PROBLEM REQUIREMENTS:
Reproduce the full listing as it stands. Images do not belong in the copy.

RECORDS SHOWN:
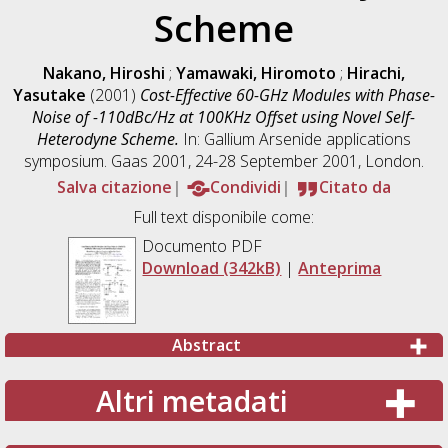
Scheme
Nakano, Hiroshi
;
Yamawaki, Hiromoto
;
Hirachi,
Yasutake
(2001)
Cost-Effective 60-GHz Modules with Phase-
Noise of -110dBc/Hz at 100KHz Offset using Novel Self-
Heterodyne Scheme.
In: Gallium Arsenide applications
symposium. Gaas 2001, 24-28 September 2001, London.
Salva citazione
Condividi
Citato da
Full text disponibile come:
Documento PDF
Download (342kB)
|
Anteprima
Abstract
Altri metadati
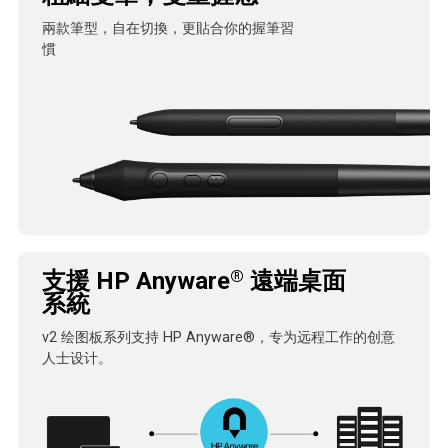
兩款筆型，自在切換，更貼合你的握筆習
慣
®
支援 HP Anyware
遠端桌面
系統
v2 绘图板系列支持 HP Anyware®，专为远程工作的创意
人士设计。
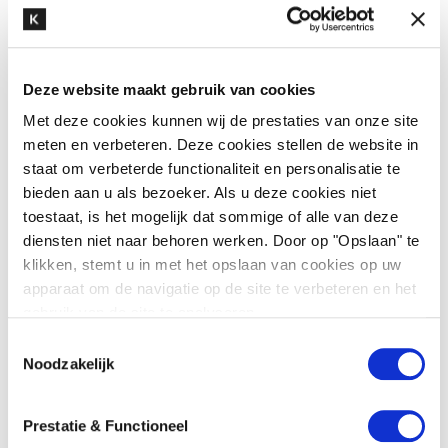
Deze website maakt gebruik van cookies
Met deze cookies kunnen wij de prestaties van onze site
meten en verbeteren. Deze cookies stellen de website in
staat om verbeterde functionaliteit en personalisatie te
Hai Robotics
bieden aan u als bezoeker. Als u deze cookies niet
Ondersteuning in Nederland op
toestaat, is het mogelijk dat sommige of alle van deze
uiteenlopende rechtsgebieden, waaronder
diensten niet naar behoren werken. Door op "Opslaan" te
corporate governance, arbeidsrecht,
klikken, stemt u in met het opslaan van cookies op uw
contractmanagement, privacy- en
apparaat om de navigatie op de site te verbeteren en het
gegevensbescherming en
gebruik van de site te analyseren.
geschilbeslechting ...
T
Noodzakelijk
o
Lees meer
e
s
Prestatie & Functioneel
t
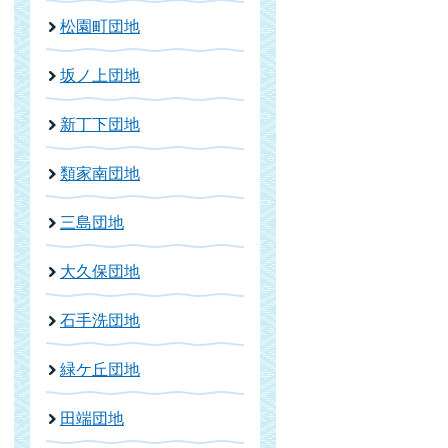
松園町団地
坂ノ上団地
新丁下団地
類家南団地
三島団地
大久保団地
石手洗団地
緑ケ丘団地
田端団地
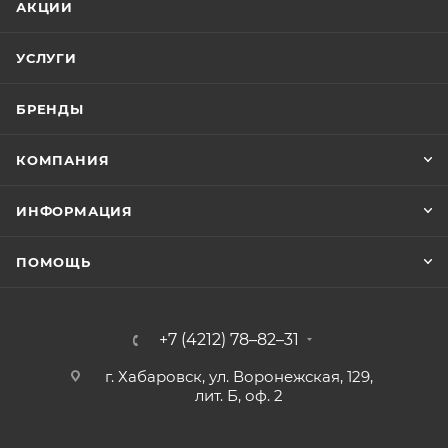
АКЦИИ
УСЛУГИ
БРЕНДЫ
КОМПАНИЯ
ИНФОРМАЦИЯ
ПОМОЩЬ
+7 (4212) 78–82–31
г. Хабаровск, ул. Воронежская, 129,
лит. Б, оф. 2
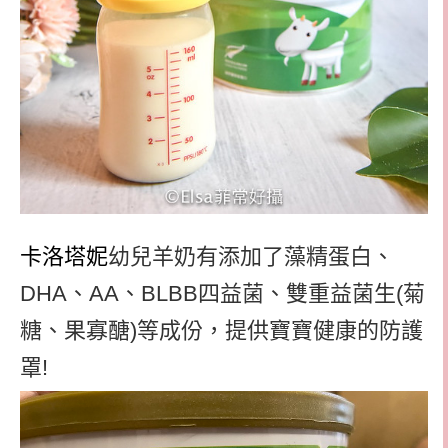
卡洛塔妮
幼兒羊奶有添加了藻精蛋白、
DHA、AA、BLBB四益菌、雙重益菌生(菊
糖、果寡醣)等成份，提供寶寶健康的防護
罩!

SOLUTION FOR THIS PROBLEM:
Scheme
Nakano, Hiroshi
;
Yamawaki, Hiromoto
;
Hirachi,
Yasutake
(2001)
Cost-Effective 60-GHz Modules with Phase-
Noise of -110dBc/Hz at 100KHz Offset using Novel Self-
Heterodyne Scheme.
In: Gallium Arsenide applications
symposium. Gaas 2001, 24-28 September 2001, London.
Salva citazione
Condividi
Citato da
Full text disponibile come:
Documento PDF
Download (342kB)
|
Anteprima
Abstract
Altri metadati
兩款筆型，自在切換，更貼合你的握筆習
慣
®
支援 HP Anyware
遠端桌面
系統
v2 绘图板系列支持 HP Anyware®，专为远程工作的创意
人士设计。
Deze website maakt gebruik van cookies
Met deze cookies kunnen wij de prestaties van onze site
meten en verbeteren. Deze cookies stellen de website in
staat om verbeterde functionaliteit en personalisatie te
Hai Robotics
bieden aan u als bezoeker. Als u deze cookies niet
Ondersteuning in Nederland op
toestaat, is het mogelijk dat sommige of alle van deze
uiteenlopende rechtsgebieden, waaronder
diensten niet naar behoren werken. Door op "Opslaan" te
corporate governance, arbeidsrecht,
klikken, stemt u in met het opslaan van cookies op uw
contractmanagement, privacy- en
apparaat om de navigatie op de site te verbeteren en het
gegevensbescherming en
gebruik van de site te analyseren.
geschilbeslechting ...
T
Noodzakelijk
o
Lees meer
e
s
Prestatie & Functioneel
t
松園町団地
坂ノ上団地
新丁下団地
類家南団地
三島団地
大久保団地
石手洗団地
緑ケ丘団地
田端団地
АКЦИИ
УСЛУГИ
БРЕНДЫ
КОМПАНИЯ
ИНФОРМАЦИЯ
ПОМОЩЬ
+7 (4212) 78–82–31
г. Хабаровск, ул. Воронежская, 129,
лит. Б, оф. 2
卡洛塔妮
幼兒羊奶有添加了藻精蛋白、
DHA、AA、BLBB四益菌、雙重益菌生(菊
糖、果寡醣)等成份，提供寶寶健康的防護
罩!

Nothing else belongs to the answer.